A limited liability limited partnership (LLLP) is a type of limited partnership with more protection than just a limited partnership offers.
Limited partnerships offer protection to limited partners in that they cannot be personally liable beyond the assets actually invested in the partnership. However, a limited partnership must have at least one general partner whose personal liability for partnership debts is unlimited.
To get around the unlimited personal liability, individuals could elect themselves as managers of a specially set up limited liability company that was appointed the general partner of the limited partnership. In that case, if the limited partnership became insolvent, the general partner/LLC would be on the hook, but since it would have very few assets, it could declare bankruptcy, and the individual managers of the LLC could move on without risking their own personal assets.
An LLLP achieves the same effect but without the additional expense, paperwork, taxes, and other government filings associated with creating a multi-layered entity.

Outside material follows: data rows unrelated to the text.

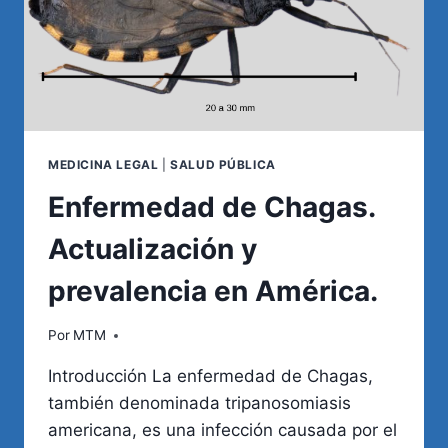
MEDICINA LEGAL
|
SALUD PÚBLICA
Enfermedad de Chagas.
Actualización y
prevalencia en América.
Por
MTM
Introducción La enfermedad de Chagas,
también denominada tripanosomiasis
americana, es una infección causada por el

An LLLP is a relatively new form of entity that shields the general partner from personal liability for debts incurred by the partnership. It has the same protective effect of setting up multiple layers of entities, but is a simpler, more elegant approach.
Just over half of the states in the U.S. will allow the formation of an LLLP. In Nevada, the additional protections of an LLLP over a traditional LP will cost you $25 extra for the initial registration and an extra $50 for the annual report filing—a very modest fee considering the added protection. That's almost like buying unlimited personal liability insurance that has a $50 annual premium.
When you establish your business as a limited liability limited partnership, you can move forward with peach of mind knowing that the only assets you are risking are those you invest in the business.